* What is required:
"لجميع" is the word to look for; say how many lines of the listing below contain it, and nothing else.

* Source material:
=======
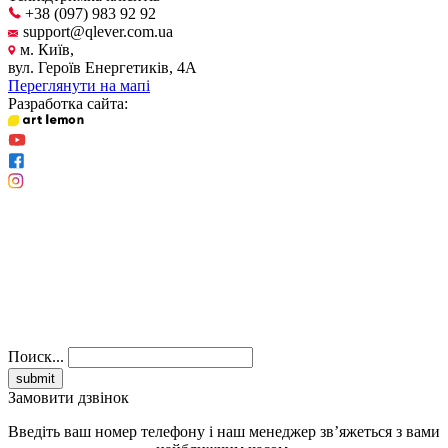
+38 (097) 983 92 92
support@qlever.com.ua
м. Київ,
вул. Героїв Енергетиків, 4А
Переглянути на мапі
Разработка сайта:
Поиск...
Замовити дзвінок
Введіть ваш номер телефону і наш менеджер зв’яжеться з вами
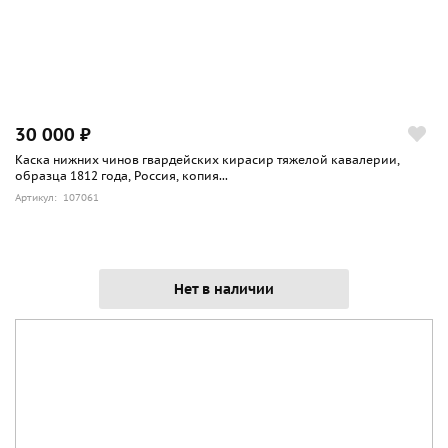
30 000 ₽
Каска нижних чинов гвардейских кирасир тяжелой кавалерии,
образца 1812 года, Россия, копия...
Артикул: 107061
Нет в наличии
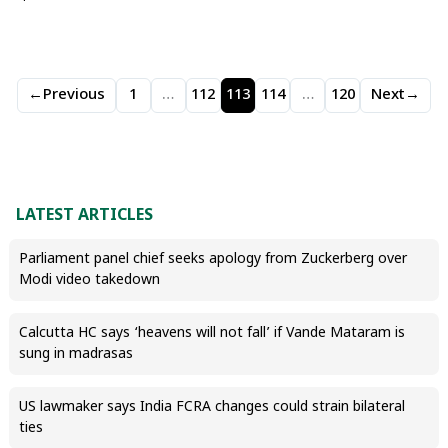
←
Previous
1
…
112
113
114
…
120
Next
→
LATEST ARTICLES
Parliament panel chief seeks apology from Zuckerberg over
Modi video takedown
Calcutta HC says ‘heavens will not fall’ if Vande Mataram is
sung in madrasas
US lawmaker says India FCRA changes could strain bilateral
ties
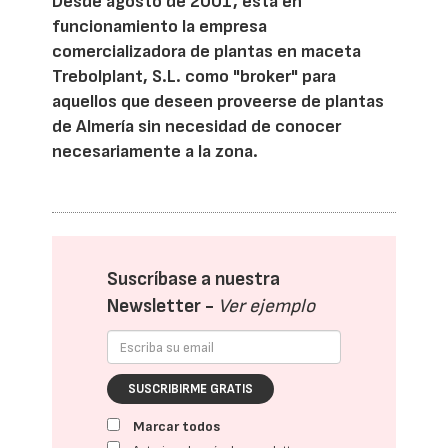
Desde agosto de 2001, está en
funcionamiento la empresa
comercializadora de plantas en maceta
Trebolplant, S.L. como "broker" para
aquellos que deseen proveerse de plantas
de Almería sin necesidad de conocer
necesariamente a la zona.
Suscríbase a nuestra
Newsletter -
Ver ejemplo
SUSCRIBIRME GRATIS
Marcar todos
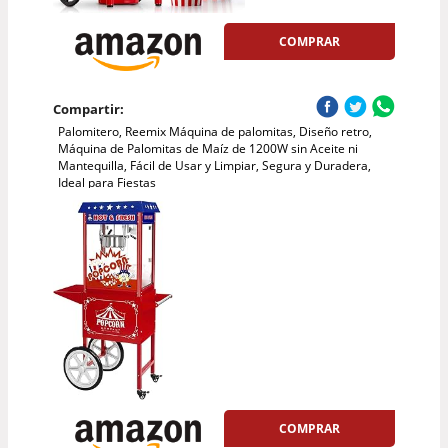
COMPRAR
Compartir:
Palomitero, Reemix Máquina de palomitas, Diseño retro,
Máquina de Palomitas de Maíz de 1200W sin Aceite ni
Mantequilla, Fácil de Usar y Limpiar, Segura y Duradera,
Ideal para Fiestas
COMPRAR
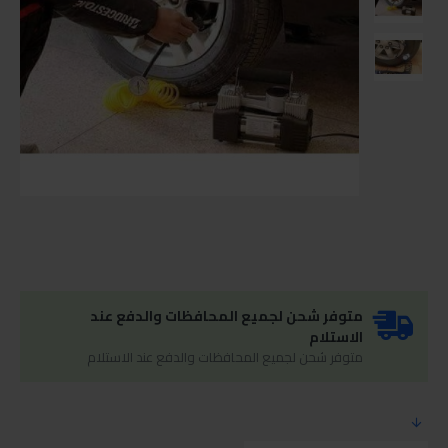
متوفر شحن لجميع المحافظات والدفع عند
الاستلام
متوفر شحن لجميع المحافظات والدفع عند الاستلام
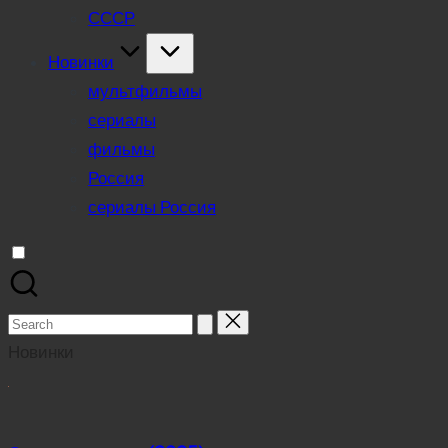
СССР
Новинки
мультфильмы
сериалы
фильмы
Россия
сериалы Россия
Search
for:
Новинки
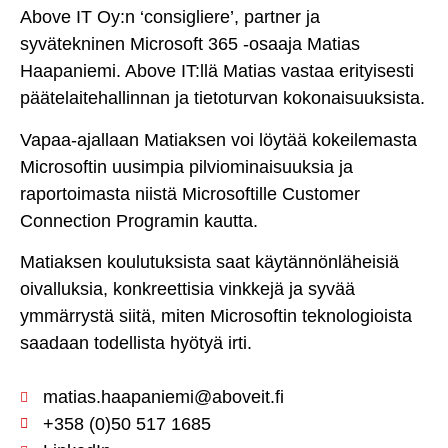
Above IT Oy:n ‘consigliere’, partner ja
syvätekninen Microsoft 365 -osaaja Matias
Haapaniemi. Above IT:llä Matias vastaa erityisesti
päätelaitehallinnan ja tietoturvan kokonaisuuksista.
Vapaa-ajallaan Matiaksen voi löytää kokeilemasta
Microsoftin uusimpia pilviominaisuuksia ja
raportoimasta niistä Microsoftille Customer
Connection Programin kautta.
Matiaksen koulutuksista saat käytännönläheisiä
oivalluksia, konkreettisia vinkkejä ja syvää
ymmärrystä siitä, miten Microsoftin teknologioista
saadaan todellista hyötyä irti.
matias.haapaniemi@aboveit.fi
+358 (0)50 517 1685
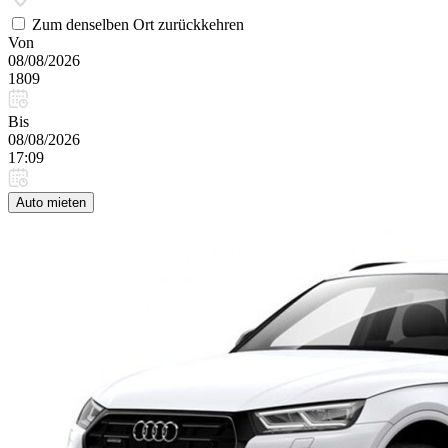
Zum denselben Ort zurückkehren
Von
08/08/2026
1809
Bis
08/08/2026
17:09
Auto mieten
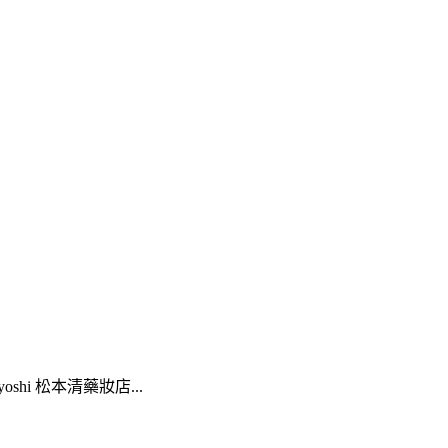
hi 松本清藥妝店...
=======
* Exercise response:
2